Each line below from the one containing "and general errands as needed or working with" through the one containing "Compensation & Benefits: Competitive" is to be given again exactly, and no line outside that span.

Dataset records

------------------------------------------------

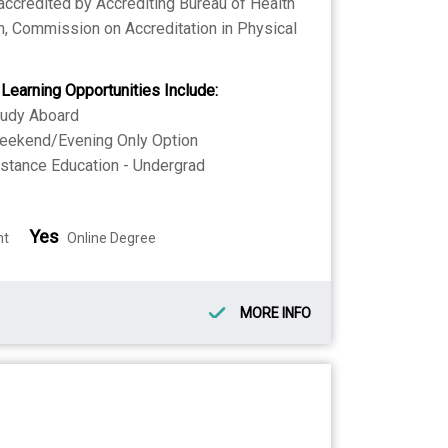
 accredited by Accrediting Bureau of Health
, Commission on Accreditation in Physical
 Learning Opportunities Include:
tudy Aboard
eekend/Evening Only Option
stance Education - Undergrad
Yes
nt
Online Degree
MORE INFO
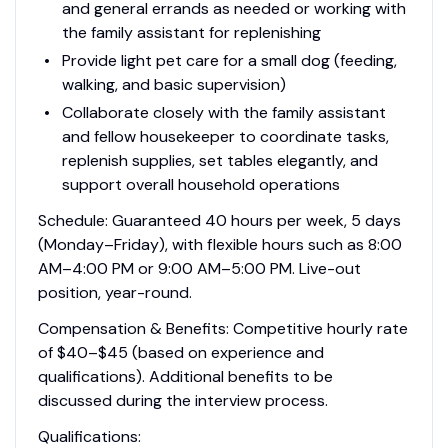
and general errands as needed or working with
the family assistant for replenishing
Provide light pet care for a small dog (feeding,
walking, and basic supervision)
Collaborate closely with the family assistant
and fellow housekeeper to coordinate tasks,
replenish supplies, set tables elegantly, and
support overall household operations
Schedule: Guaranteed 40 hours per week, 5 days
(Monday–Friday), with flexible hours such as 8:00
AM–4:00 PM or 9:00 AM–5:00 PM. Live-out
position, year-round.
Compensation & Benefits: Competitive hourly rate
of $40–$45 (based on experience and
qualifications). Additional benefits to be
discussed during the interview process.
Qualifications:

------------------------------------------------

* _Expected output_
and general errands as needed or working with
the family assistant for replenishing
Provide light pet care for a small dog (feeding,
walking, and basic supervision)
Collaborate closely with the family assistant
and fellow housekeeper to coordinate tasks,
replenish supplies, set tables elegantly, and
support overall household operations
Schedule: Guaranteed 40 hours per week, 5 days
(Monday–Friday), with flexible hours such as 8:00
AM–4:00 PM or 9:00 AM–5:00 PM. Live-out
position, year-round.
Compensation & Benefits: Competitive hourly rate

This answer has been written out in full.